Montag, 30. Juni 2014

Wenn die Wut auf die Welt eigentlich ungerechtfertigt ist, oder doch nicht?

Ihr Lieben,

normalerweise freut man sich, wenn die besten Freunde ein Baby zur Welt bringen. Und ein anderer langjähriger Freund einem stolz ein Foto seiner hochschwangeren Frau schickt.

Normalerweise würde ich am gleichen Tag ins Krankenhaus rasen und den neuen Erdenbürger begrüßen und ihn mit hübschen selbstgemachten Geschenken auf der Welt willkommen heißen. Ihn kuscheln, anlächeln, den wundervollen Babyduft ganz tief einatmen, die himmelsgleiche weiche Haut streicheln und ihn fotografieren, um diesen einzigartigen Moment für immer festzuhalten. Ja, normalerweise ist das meine typische Reaktion auf einen neuen Menschen.

Aber diesmal kann ich das nicht. Ich kann noch nicht mal anrufen und gratulieren, noch ganz unpersönlich eine Nachricht mit Glückwünschen via What's App ausrichten. Es geht einfach nicht. Ich habe das Gefühl meine Stimme zu verlieren oder dass mir der Hals zugeschnürt wird, sobald ich versuche den beiden zum neuen Erdenbürger zu gratulieren. 

Ich kenne das nicht von mir. Ist das Neid, dass die beiden etwas haben können, was ich erst mal nicht haben kann? Ist es die unverarbeitete Trauer um meine zwei verlorenen Kinder?

Das ist das eigentlich Schlimme daran. Ich kann noch nicht mal in Worte fassen, was es eigentlich ist. Ich begreife es nicht. Mein Gehirn ist einfach nicht in der Lage das zu verarbeiten. Vermutlich ist diese ganze Situation komplexer als ich momentan vermute.
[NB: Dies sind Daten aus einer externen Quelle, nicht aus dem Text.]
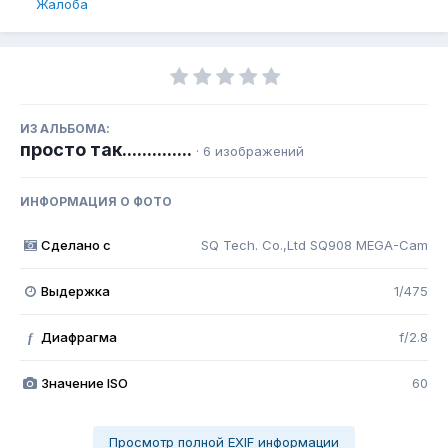
Жалоба
ИЗ АЛЬБОМА:
просто так..............
· 6 изображений
ИНФОРМАЦИЯ О ФОТО
Сделано с
SQ Tech. Co.,Ltd SQ908 MEGA-Cam
Выдержка
1/475
Диафрагма
f/2.8
f
Значение ISO
60
Просмотр полной EXIF информации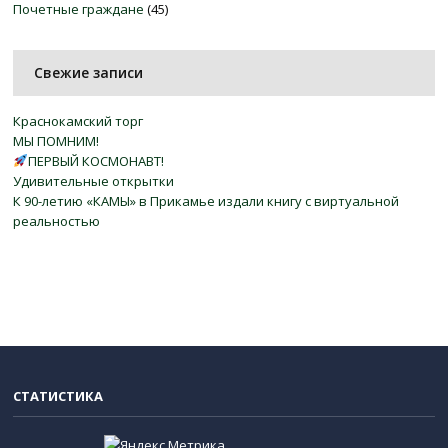
Почетные граждане
(45)
Свежие записи
Краснокамский торг
МЫ ПОМНИМ!
ПЕРВЫЙ КОСМОНАВТ!
Удивительные открытки
К 90-летию «КАМЫ» в Прикамье издали книгу с виртуальной
реальностью
СТАТИСТИКА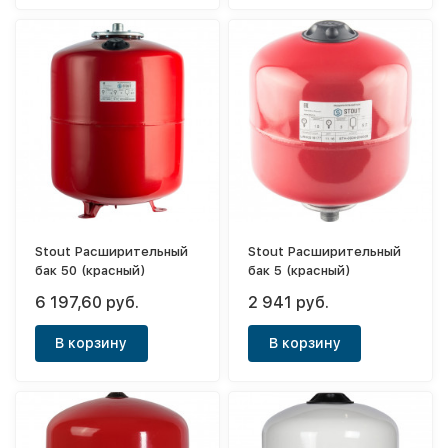
Stout Расширительный
Stout Расширительный
бак 50 (красный)
бак 5 (красный)
6 197,60 руб.
2 941 руб.
В корзину
В корзину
Aber ich muss dagegen angehen. Ich habe mir fest vorgenommen, dem neuen Erdenbürger bis zum Ende der Woche ein Kissen mit dem eigenen Namen zu nähen und ihn am Samstag persönlich auf der Welt willkommen zu heißen.
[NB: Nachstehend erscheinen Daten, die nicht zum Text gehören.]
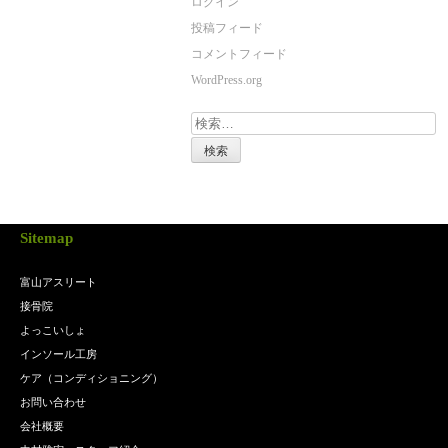
ログイン
投稿フィード
コメントフィード
WordPress.org
検
索:
Sitemap
富山アスリート
接骨院
よっこいしょ
インソール工房
ケア（コンディショニング）
お問い合わせ
会社概要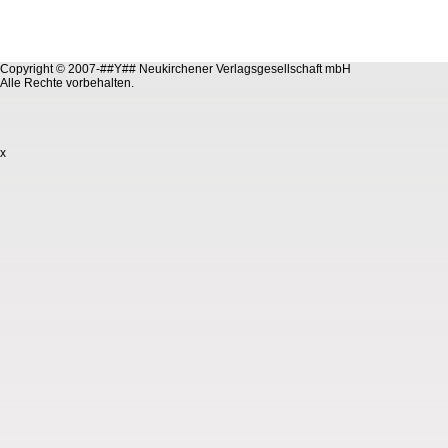
Copyright © 2007-##Y## Neukirchener Verlagsgesellschaft mbH
Alle Rechte vorbehalten.
x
Weglaufen gilt nicht! Und nach Regen kommt ja eigentlich auch immer Sonnenschein.


Was es ist (Erich Fried)

Es ist Unsinn
sagt die Vernunft
Es ist was es ist
sagt die Liebe

Es ist Unglück
sagt die Berechnung
Es ist nichts als Schmerz
sagt die Angst
Es ist aussichtslos
sagt die Einsicht
Es ist was es ist
sagt die Liebe

Es ist lächerlich
sagt der Stolz
Es ist leichtsinnig
sagt die Vorsicht
Es ist unmöglich
sagt die Erfahrung
Es ist was es ist
sagt die Liebe


Fühlt euch gedrückt.

Eure Lisa

1 Kommentar:

  1. Es ist was es ist...ich glaube nicht, dass es Neid ist. Ich glaube, es ist einfach der Schmerz, der uns die Worte und auch die Freude nimmt. Weil man sich so sehr wünscht auch mal an der Reihe zu sein, nicht immer nur in fremde Babybettchen lächeln zu müssen. Es ist sicher keine böse Reaktion und manchmal klappt es eben besser, dann kann man seinen Schmerz runterschlucken und lächeln, manchmal muss man ihn aushalten, aber er vergeht, man hopst über seinen eigenen Schatten und gratuliert zum Baby. Denn schließlich hat niemand schuld an unserer Situation. (Es wäre sooooo viel einfacher jemandem die Schuld zu geben und dann direkt mal ein Jahr sauer sein oder so...gell?) Es ist was es ist...und das mit dem Kissen finde ich eine schöne Idee!